I was working to gather support to win a primary, to raise funds, to collect endorsements. I was making some head way when Charlie said he was thinking of running, encouraged by his supporters.

My fund-raising and endorsements paused.

Charlie was a challenging opponent, nor was there any question he’d make an effective Congressman.

By 1984, Charlie had been a local county supervisor for Broad Run from 1966 to 1971, and a State Senator starting in 1971, and he ultimately served in the Virginia Senate for 26 years.

We talked about our interests. We were both concerned about preservation. In 1975, Charlie had sponsored a bill in the Senate designating Goose Creek as a state scenic river, signed by then Governor Mills Godwin, Jr., the second stream so designated under the Scenic River Protection Act.

In our discussion, we formed a friendship those many years ago, we spoke, entirely transparent to doubts and hopes and dreams, and Charlie decided to give me a hand, gave instructions on what he’d learned about Virginia politics, said where he thought the votes were, and what issues concerned his constituents.

We took a drive one day and Charlie described how Loudoun was divided East and West by Routh 15, North and South and how public water favored development in the East but wells in the West did not, he added, but of course some day that will change, and development will explode. So it is written.

The Congressional District ran from Arlington County west to Loudoun County. We won the primary by a 10% margin. Charlie and many others made that possible.

Though we won 95,000 votes in the General Election, it wasn’t enough. The voters decided I should remain a trial lawyer instead.

When I was chair of the local Democratic Committee and there was one of those inevitable organizational dust ups, Charlie said, “I hope you understand if I don’t get involved in all that.” “Of course,” I said.

Charlie had served as the Chair of the Democratic Committee in 1967, so he knew of what he spoke.

To have any salutary effect in politics, the art of the possible it’s said, you have to play a long game, and politics is a contact sport, so you are always at risk to lose your franchise in whatever elective office you serve.

Because Charlie had vision and staying power, he managed to make a difference on transportation issues, became the Chair of the Senate Transportation Committee.

When he left the Senate, he was appointed Deputy Transportation Secretary.

Charlie worked hard on legislation but he was also there for many other candidates over the years.

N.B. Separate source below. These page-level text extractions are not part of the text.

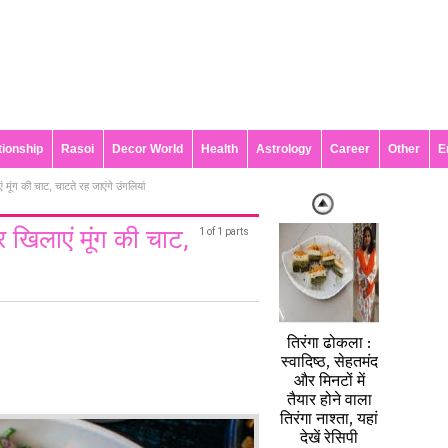
tionship
Rasoi
Decor World
Health
Astrology
Career
Other
E
ं मूंग की चाट, चाटते रह जाएंगे उंगलियां
र खिलाएं मूंग की चाट,
1 of 1 parts
तिरंगा ढोकला :
स्वादिष्ठ, सेहतमंद
और मिनटों में
तैयार होने वाला
तिरंगा नाश्ता, यहां
देखें रेसिपी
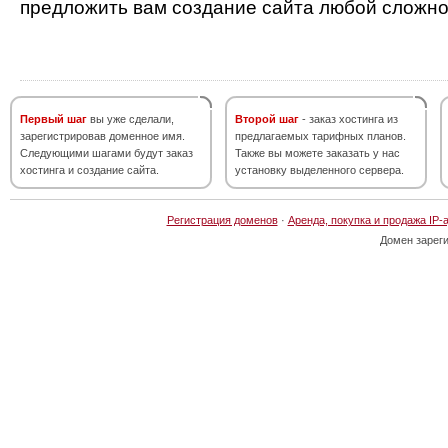
предложить вам создание сайта любой сложно
Первый шаг
вы уже сделали,
Второй шаг
- заказ хостинга из
зарегистрировав доменное имя.
предлагаемых тарифных планов.
Следующими шагами будут заказ
Также вы можете заказать у нас
хостинга и создание сайта.
установку выделенного сервера.
Регистрация доменов
·
Аренда, покупка и продажа IP-
Домен зарег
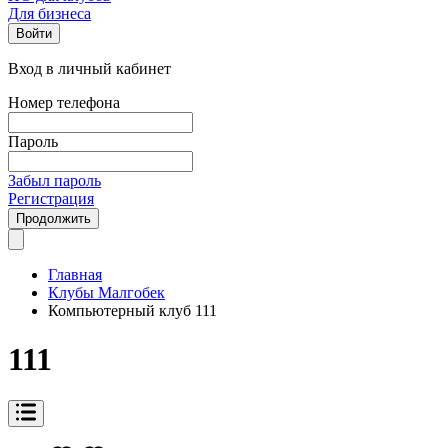
Для бизнеса
Войти
Вход в личный кабинет
Номер телефона
Пароль
Забыл пароль
Регистрация
Продолжить
Главная
Клубы Малгобек
Компьютерный клуб 111
111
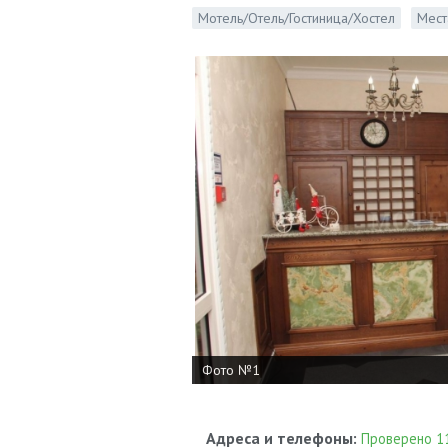
Мотель/Отель/Гостиница/Хостел
Мест
Фото №1
Адреса и телефоны:
Проверено 11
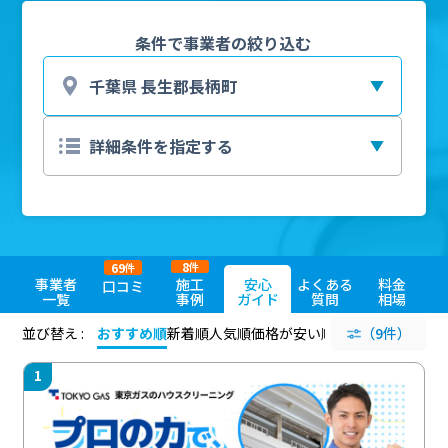
条件で事業者の絞り込む
8
69
件
件
事業者
施工
安心
よくある
料金
口コミ
一覧
事例
ガイド
質問
相場
並び替え :
おすすめ順
新着順
人気順
価格が安い順
評価が高い順
（9件）
評価
1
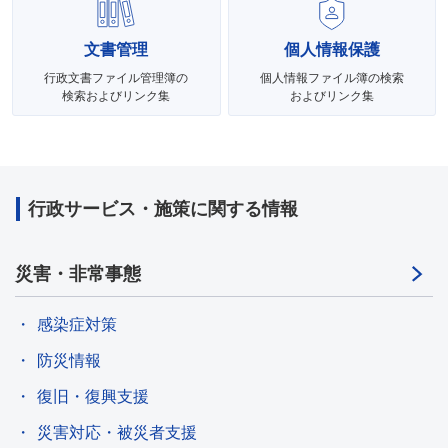
文書管理
個人情報保護
行政文書ファイル管理簿の
個人情報ファイル簿の検索
検索およびリンク集
およびリンク集
行政サービス・施策に関する情報
災害・非常事態
感染症対策
防災情報
復旧・復興支援
災害対応・被災者支援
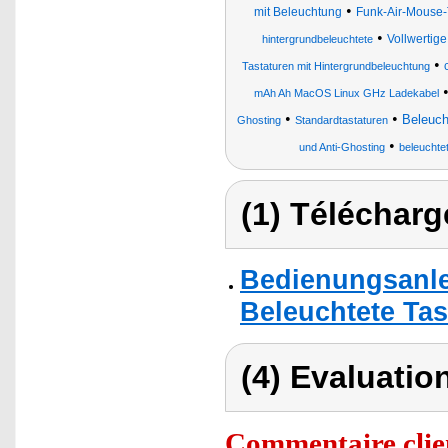
•
mit Beleuchtung
Funk-Air-Mouse-
•
Vollwertig
hintergrundbeleuchtete
•
Tastaturen mit Hintergrundbeleuchtung
mAh Ah MacOS Linux GHz Ladekabel
•
•
Beleuch
Ghosting
Standardtastaturen
•
und Anti-Ghosting
beleuchte
(1) Télécharg
Bedienungsanle
Beleuchtete Tas
(4) Evaluation
Commentaire clie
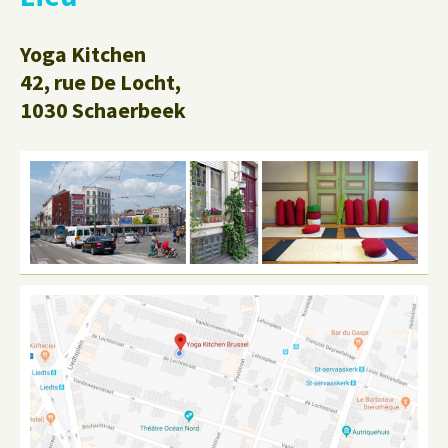
Yoga Kitchen
42, rue De Locht,
1030 Schaerbeek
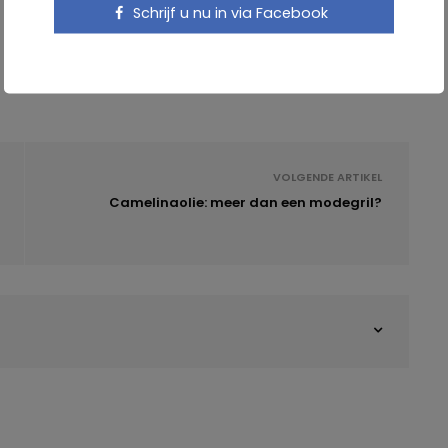
Schrijf u nu in via Facebook
VOLGENDE ARTIKEL
Camelinaolie: meer dan een modegril?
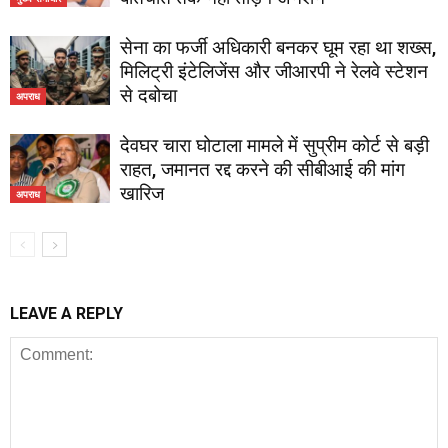
सेना का फर्जी अधिकारी बनकर घूम रहा था शख्स,
मिलिट्री इंटेलिजेंस और जीआरपी ने रेलवे स्टेशन
से दबोचा
अपराध
देवघर चारा घोटाला मामले में सुप्रीम कोर्ट से बड़ी
राहत, जमानत रद्द करने की सीबीआई की मांग
खारिज
अपराध
LEAVE A REPLY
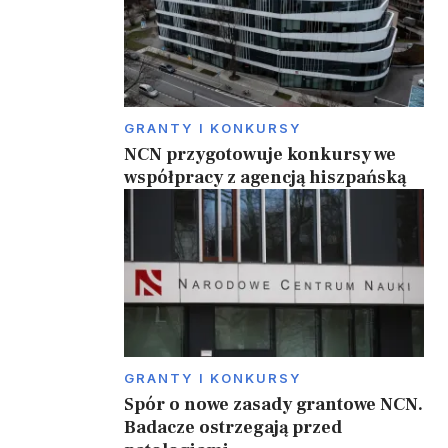
GRANTY I KONKURSY
NCN przygotowuje konkursy we
współpracy z agencją hiszpańską
GRANTY I KONKURSY
Spór o nowe zasady grantowe NCN.
Badacze ostrzegają przed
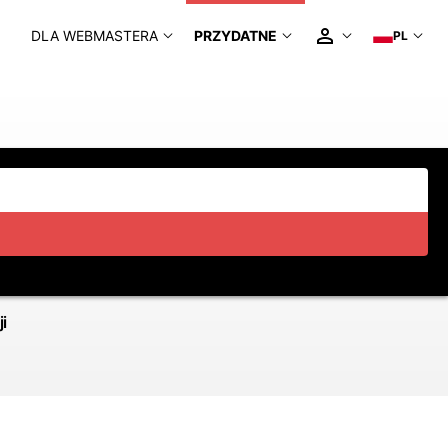
DLA WEBMASTERA
PRZYDATNE
PL
i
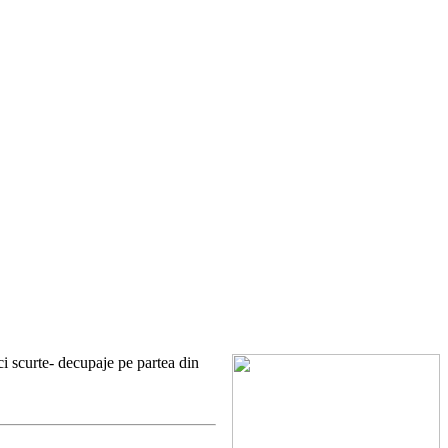
i scurte- decupaje pe partea din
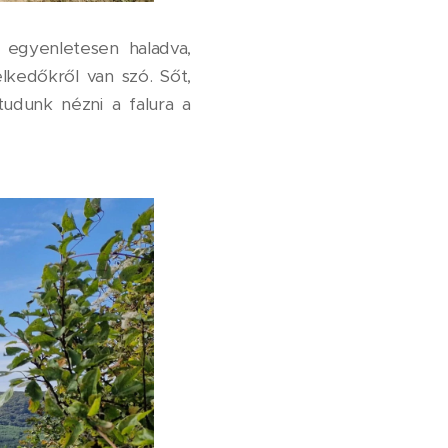
 egyenletesen haladva,
kedőkről van szó. Sőt,
tudunk nézni a falura a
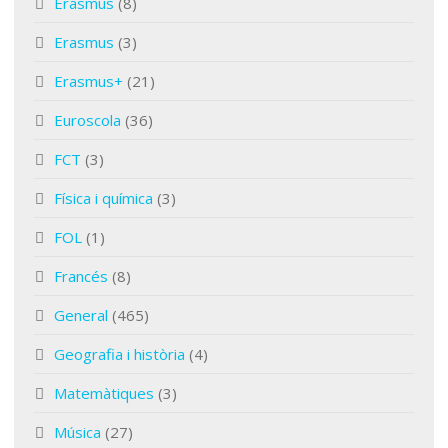
Erasmus
(8)
Erasmus
(3)
Erasmus+
(21)
Euroscola
(36)
FCT
(3)
Física i química
(3)
FOL
(1)
Francés
(8)
General
(465)
Geografia i història
(4)
Matemàtiques
(3)
Música
(27)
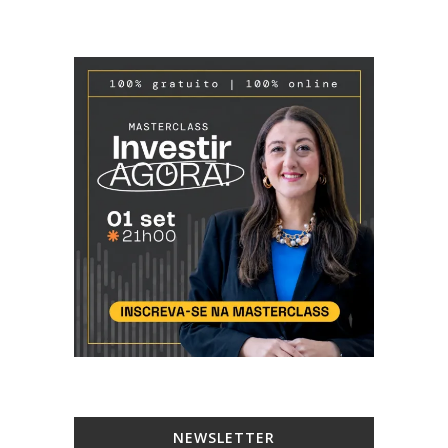
NEWSLETTER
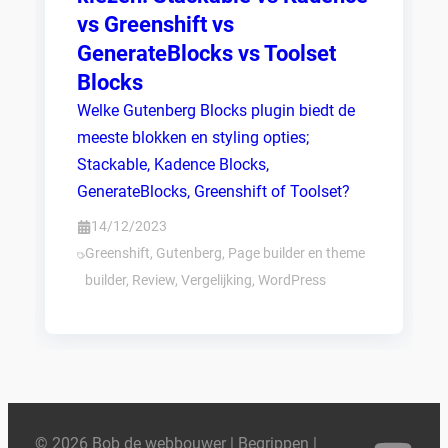
vs Greenshift vs
GenerateBlocks vs Toolset
Blocks
Welke Gutenberg Blocks plugin biedt de
meeste blokken en styling opties;
Stackable, Kadence Blocks,
GenerateBlocks, Greenshift of Toolset?
14/12/2023
Greenshift
,
Gutenberg
,
Page builder en theme
builder
,
Review
,
Vergelijking
,
WordPress
© 2026 Bob de webbouwer |
Begrippen
|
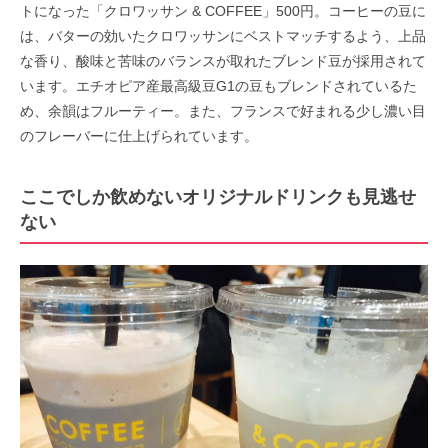
トになった「クロワッサン & COFFEE」500円。コーヒーの豆に
は、バターの効いたクロワッサンにベストマッチするよう、上品
な香り、酸味と苦味のバランスが取れたブレンド豆が採用されて
います。エチオピア産最高級豆G1の豆もブレンドされているた
め、余韻はフルーティー。また、フランスで好まれる少し濃い目
のフレーバーに仕上げられています。
ここでしか飲めないオリジナルドリンクも見逃せ
ない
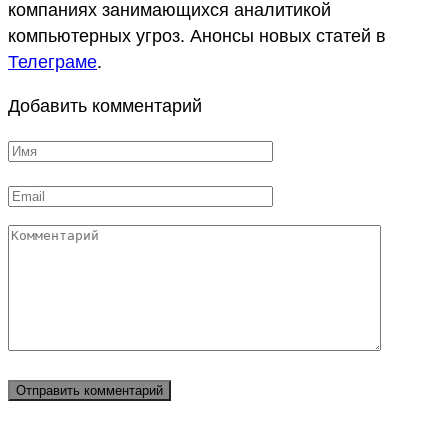
компаниях занимающихся аналитикой
компьютерных угроз. Анонсы новых статей в
Телеграме
.
Добавить комментарий
Имя
*
Email
*
Комментарий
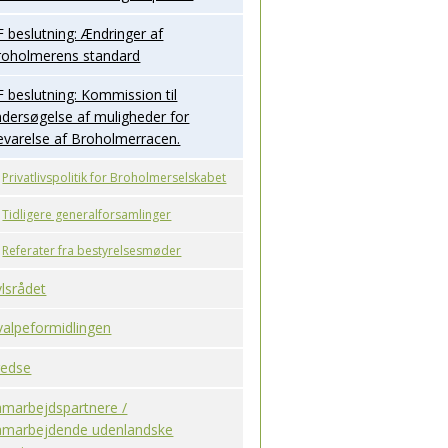
 beslutning: Ændringer af
roholmerens standard
 beslutning: Kommission til
dersøgelse af muligheder for
evarelse af Broholmerracen.
Privatlivspolitik for Broholmerselskabet
Tidligere generalforsamlinger
Referater fra bestyrelsesmøder
lsrådet
valpeformidlingen
redse
amarbejdspartnere /
amarbejdende udenlandske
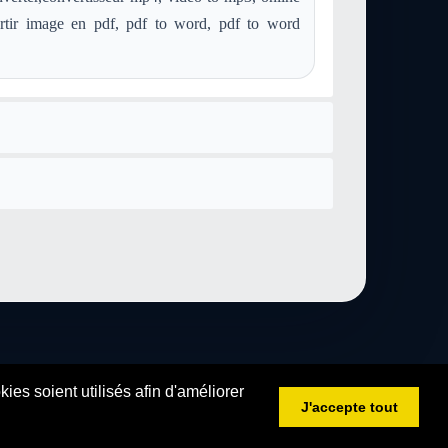
rtir image en pdf, pdf to word, pdf to word
es soient utilisés afin d'améliorer
J'accepte tout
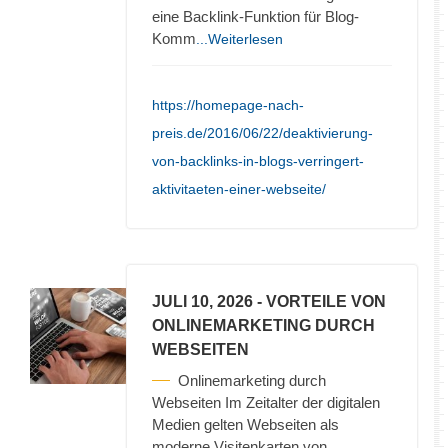
eine Backlink-Funktion für Blog-
Komm
...Weiterlesen
https://homepage-nach-
preis.de/2016/06/22/deaktivierung-
von-backlinks-in-blogs-verringert-
aktivitaeten-einer-webseite/
JULI 10, 2026
- VORTEILE VON
ONLINEMARKETING DURCH
WEBSEITEN
Onlinemarketing durch
Webseiten Im Zeitalter der digitalen
Medien gelten Webseiten als
moderne Visitenkarten von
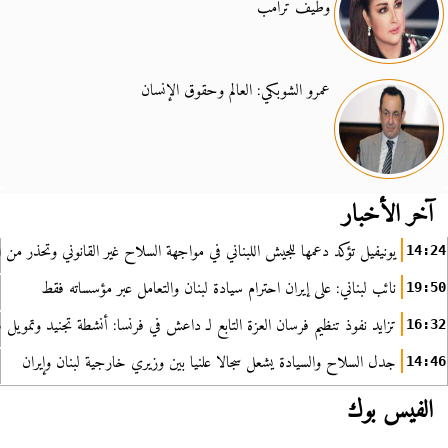
وطيف ترامب
عمرو الشوبكي: العالم وحقوق الإنسان
آخر الأخبار
يونيفيل تؤكد دعمها للجيش اللبناني في مواجهة السلاح غير القانوني وتحذر من ا
14:24
نائب لبناني: على إيران احترام سيادة لبنان والتعامل عبر مؤسساته فقط
19:50
تزايد نفوذ تنظيم فرسان العزة التابع لـ داعش في فرنسا: أنشطة تجنيد وتمويل
16:32
جدل السلاح والسيادة يشعل سجالا علنيا بين وزيري خارجية لبنان وإيران
14:46
الفيس بوك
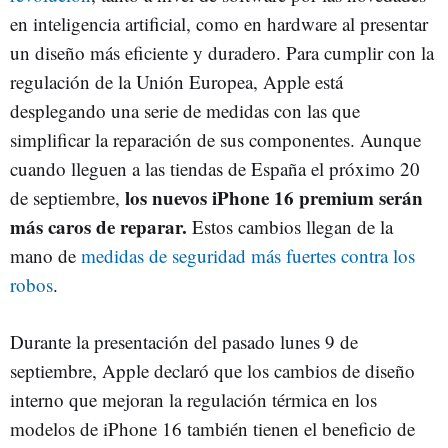
en inteligencia artificial, como en hardware al presentar
un diseño más eficiente y duradero. Para cumplir con la
regulación de la Unión Europea, Apple está
desplegando una serie de medidas con las que
simplificar la reparación de sus componentes. Aunque
cuando lleguen a las tiendas de España el próximo 20
los nuevos iPhone 16 premium serán
de septiembre,
más caros de reparar.
Estos cambios llegan de la
mano de
medidas de seguridad más fuertes contra los
robos
.
Durante la presentación del pasado lunes 9 de
septiembre, Apple declaró que los cambios de diseño
interno que mejoran la regulación térmica en los
modelos de iPhone 16 también tienen el beneficio de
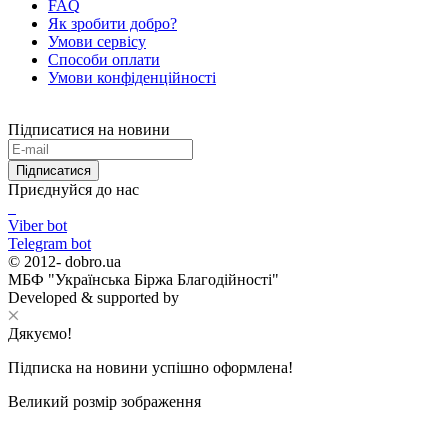
FAQ
Як зробити добро?
Умови сервісу
Способи оплати
Умови конфіденційності
Підписатися на новини
Підписатися
Приєднуйся до нас
Viber bot
Telegram bot
© 2012-
dobro.ua
МБФ "Українська Біржа Благодійності"
Developed & supported by
Дякуємо!
Підписка на новини успішно оформлена!
Великий розмір зображення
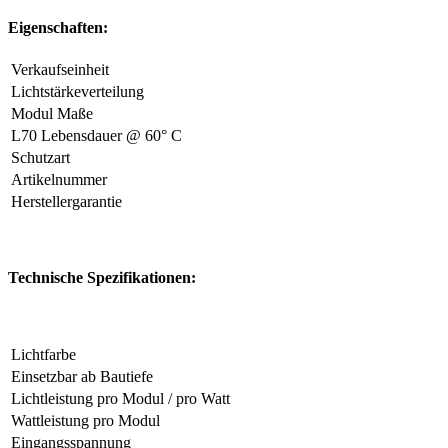
Eigenschaften:
Verkaufseinheit
Lichtstärkeverteilung
Modul Maße
L70 Lebensdauer @ 60° C
Schutzart
Artikelnummer
Herstellergarantie
Technische Spezifikationen:
Lichtfarbe
Einsetzbar ab Bautiefe
Lichtleistung pro Modul / pro Watt
Wattleistung pro Modul
Eingangsspannung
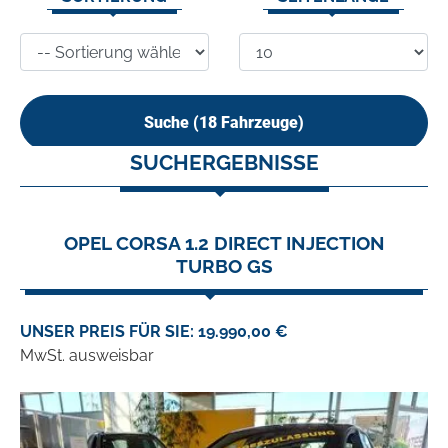
Suche (
18
Fahrzeuge)
SUCHERGEBNISSE
OPEL CORSA 1.2 DIRECT INJECTION
TURBO GS
UNSER PREIS FÜR SIE: 19.990,00 €
MwSt. ausweisbar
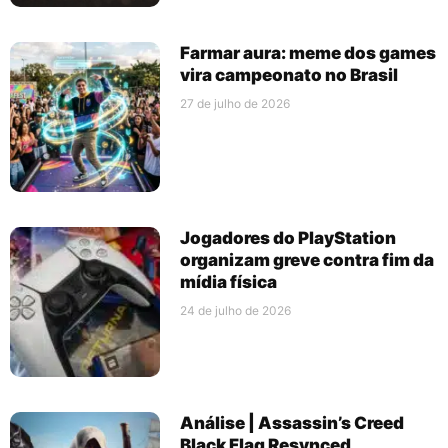
Farmar aura: meme dos games
vira campeonato no Brasil
27 de julho de 2026
Jogadores do PlayStation
organizam greve contra fim da
mídia física
24 de julho de 2026
Análise | Assassin’s Creed
Black Flag Resynced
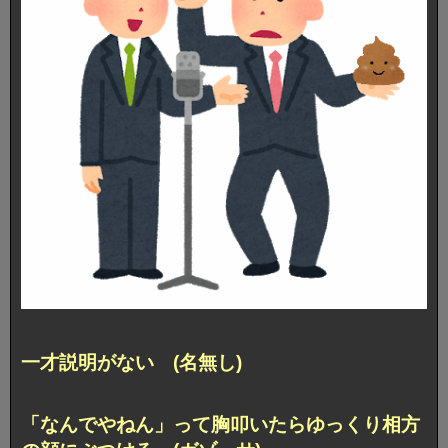
一才説明がない (名無し)
「なんでやねん」って胸叩いたらゆっくり相方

When Charlie gave you a hand, it also meant a public serenade at campaign events, winning for Charlie, the sobriquet, “Viginia’s Singing Senator.”

Charlie recast the words of the Wabash Cannon Ball for whatever candidate at hand he was supporting.

You can find examples of this going back to the candidacy of Lt. Gov. Henry Howell. (This is a recording of that rendition — .)

I’ve had political receptions when Charlie spoke in depth about the politics of the day, but what he really liked was singing for the honored candidate of the hour.

If I took a hand at remembering Charlie that way, as the Waddell Cannon Ball, it might go like this:

From the great Atlantic Ocean to the Loudoun County line,
The fields and green blue mountains lead you to this warm welcoming sign,

Charlie Waddell, mighty tall and handsome, known quite well by all,
A rolling powerhouse of action known as the Waddell Cannonball

Many have heard Charlie, the jingles, his populist sentiment, and his roar
He glided one place to another along our woodlands and lake shore,

To change things for the better, his words, a resounding summoning call
So remember now and forever he was the one the only Waddell Cannonball

Here’s to Charlie Waddell may his name and work forever stand
In the hills of Virginia, our public halls and throughout the land

His earthly race is over, his work all done, the curtains round him fall
But we shall never forget — Charlie — the Waddell Cannonball.